Over the last two decades, researches have spent a lot of time evaluating the link between animal abuse and domestic violence. Pet abuse was identified as one of the four significant predictors for domestic violence in a study conducted by Dr. Jacquelyn Campbell and colleagues in three metropolitan areas over seven years.
By understanding the link between pet abuse and domestic violence, people are in a better position to protect their community. The collaborative efforts made by law enforcement officials has helped combat family violence and domestic abuse.
What are the warning signs of animal abuse?
Signs of pet abuse or neglect are often physical and can include any of the following:
- Head wounds that may have healed
- A tight-fitting collar around the animal’s neck
- Open sores on head or body
- Any physical ailment that hasn’t been treated adequately
- Poor skin conditions, such as patches of hair loss, extremely matted fur, scaly skin, rashes, bumps, or a filthy coat
- Flea infested fur, parasites or ticks
- Emaciation or extreme thinness (weight loss can occur naturally in senior animals, so this is not always a sign of neglect)
- Physical weakness such as limping or difficulty standing/walking
What is the link between animal abuse and domestic abuse?

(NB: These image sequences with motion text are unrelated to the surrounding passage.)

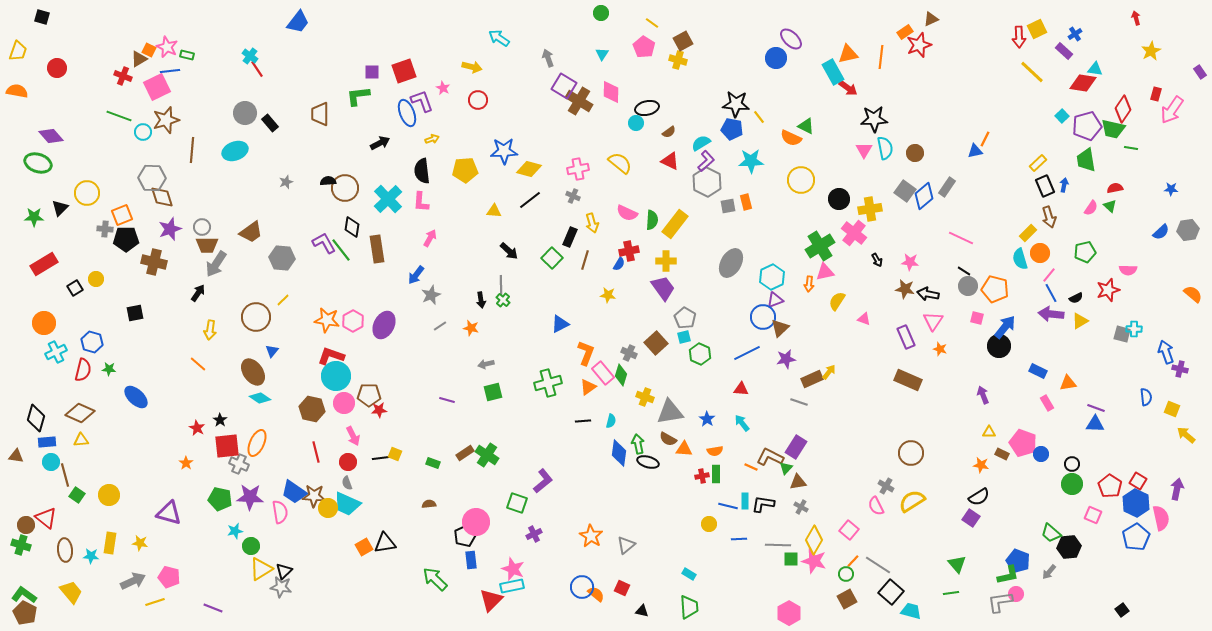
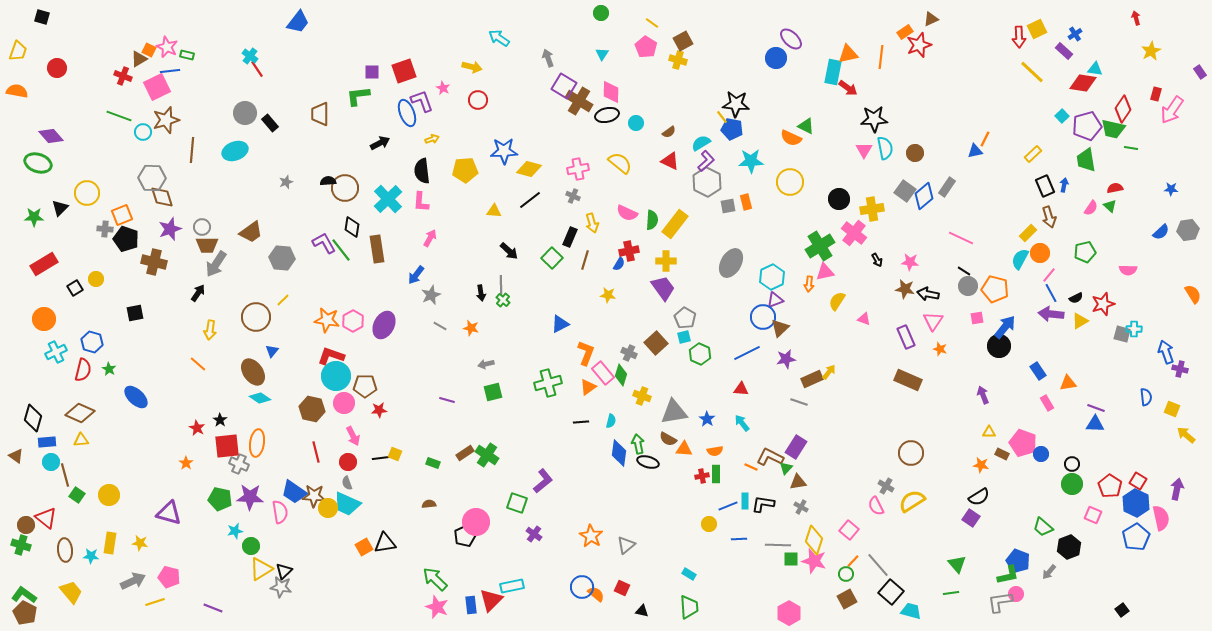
pink pentagon at (644, 47): moved 2 px right
cyan rectangle at (833, 72): rotated 40 degrees clockwise
black ellipse at (647, 108): moved 40 px left, 7 px down
yellow line at (759, 117): moved 37 px left
yellow rectangle at (1038, 163): moved 5 px left, 9 px up
yellow circle at (801, 180): moved 11 px left, 2 px down
yellow cross at (870, 209): moved 2 px right
black pentagon at (126, 239): rotated 20 degrees clockwise
cyan semicircle at (1020, 259): rotated 45 degrees clockwise
red star at (1108, 290): moved 5 px left, 14 px down
orange semicircle at (1193, 294): rotated 18 degrees clockwise
black arrow at (481, 300): moved 7 px up
pink square at (977, 318): rotated 24 degrees counterclockwise
orange circle at (44, 323): moved 4 px up
gray line at (440, 326): rotated 64 degrees clockwise
green star at (109, 369): rotated 24 degrees clockwise
blue rectangle at (1038, 371): rotated 30 degrees clockwise
brown pentagon at (369, 395): moved 4 px left, 9 px up
yellow cross at (645, 397): moved 3 px left, 1 px up
gray triangle at (670, 412): moved 4 px right
black diamond at (36, 418): moved 3 px left
black line at (583, 421): moved 2 px left, 1 px down
orange ellipse at (257, 443): rotated 16 degrees counterclockwise
brown triangle at (16, 456): rotated 28 degrees clockwise
blue line at (728, 506): rotated 36 degrees counterclockwise
green trapezoid at (1051, 533): moved 8 px left, 6 px up
purple cross at (534, 534): rotated 28 degrees counterclockwise
yellow diamond at (814, 540): rotated 12 degrees counterclockwise
black hexagon at (1069, 547): rotated 15 degrees counterclockwise
blue rectangle at (471, 560): moved 45 px down
gray line at (878, 565): rotated 16 degrees clockwise
pink star at (513, 569): moved 76 px left, 38 px down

According to research from The National District Attorneys Association, the link between animal abuse and domestic violence “consists of the coexistence of two or more of these intra-familial crimes: child abuse (including physical and sexual abuse) or neglect, domestic violence (including stalking and rape), elder abuse or neglect (including financial exploitation), and pet abuse or neglect (including sexual assault, animal fighting, and hoarding).”
Animal abuse also can be linked to other forms of violence, including homicide weapons offenses, drug offenses, sexual assault, arson, assault, or other violent crimes.

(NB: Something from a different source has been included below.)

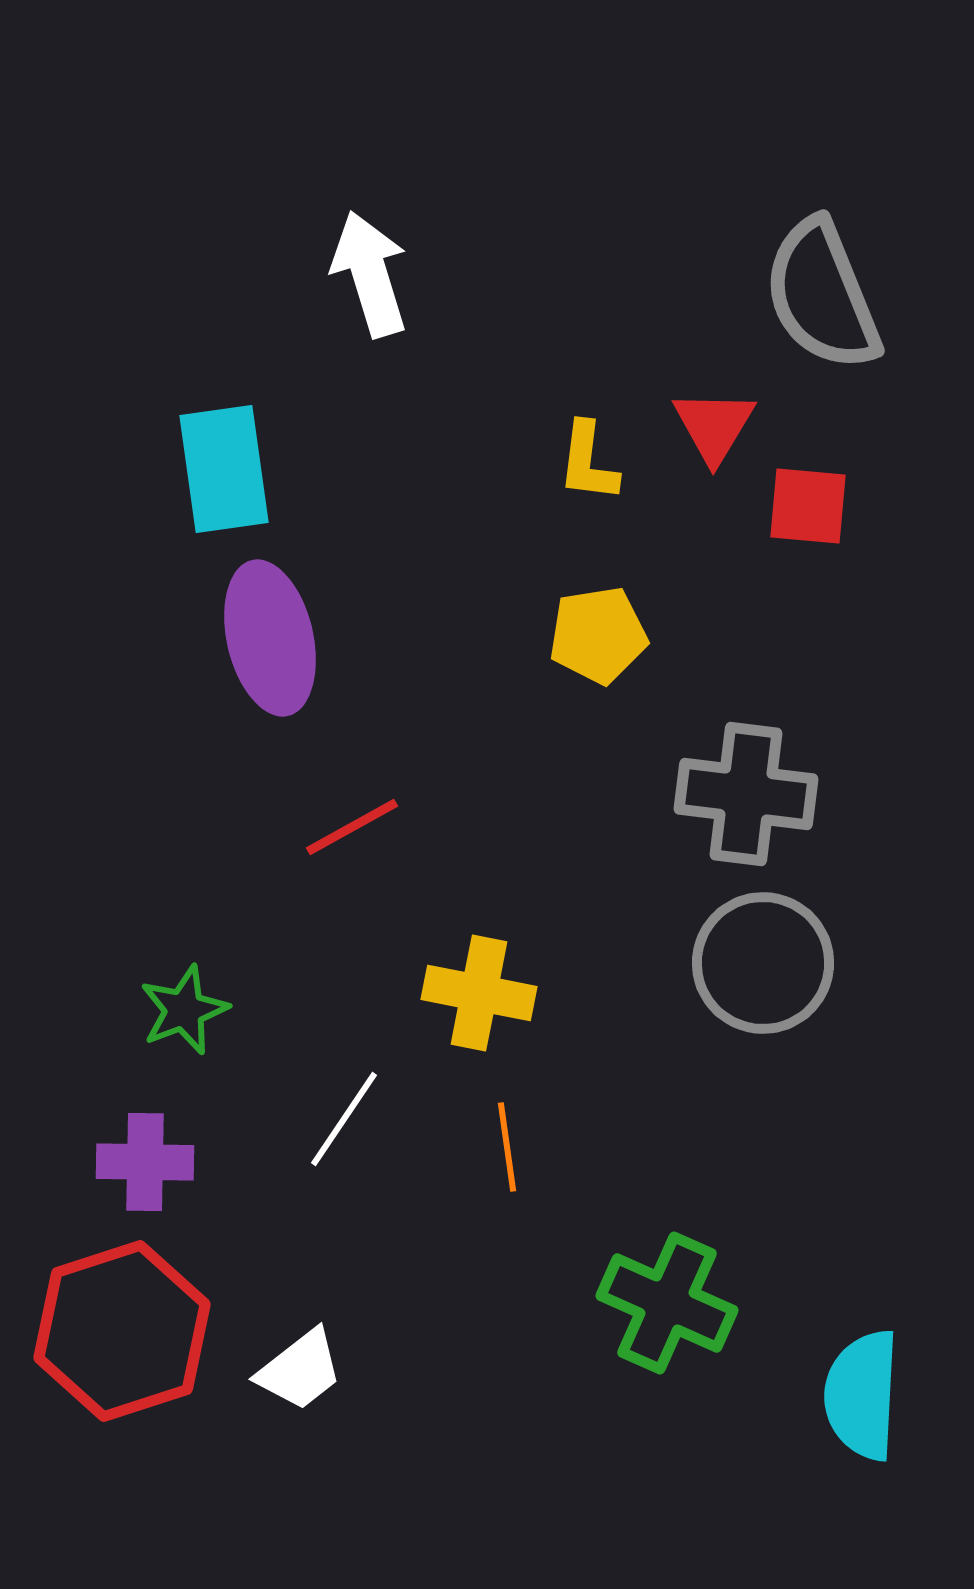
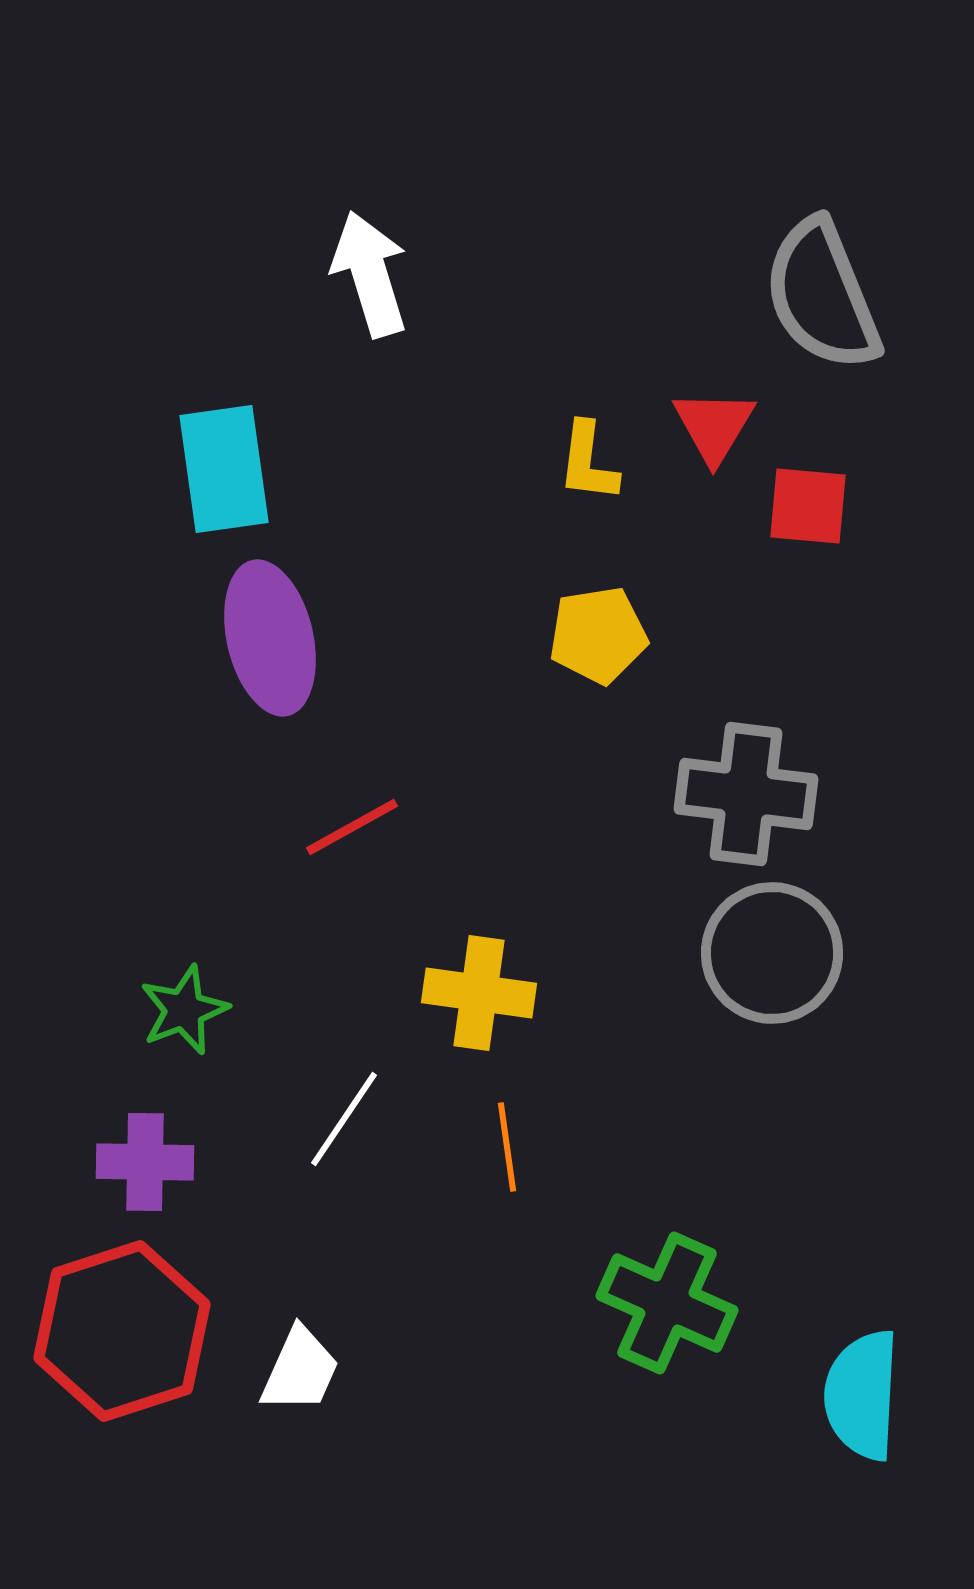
gray circle: moved 9 px right, 10 px up
yellow cross: rotated 3 degrees counterclockwise
white trapezoid: rotated 28 degrees counterclockwise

Is an animal abuse charge considered a serious offense?
All fifty states now have felony animal abuse laws in place. Animal protection laws are also crucial because they can help officials monitor abuse patterns and behaviors of criminals. Taking pet abuse as a serious crime can also help protect other people or animals against future abuse.
At the federal level, the FBI has been tracking crimes against animals in the National Incident-Based Reporting System (NIBRS). This system also is used to track serious criminal offenses.
The benefits of tracking these occurrences of pet abuse can help law enforcement paint a better picture of where these types of crimes are taking place and who is committing them. This can also help local authorities better understand what areas of their community may be at a higher risk for violence and assault.
What are cross-reporting laws?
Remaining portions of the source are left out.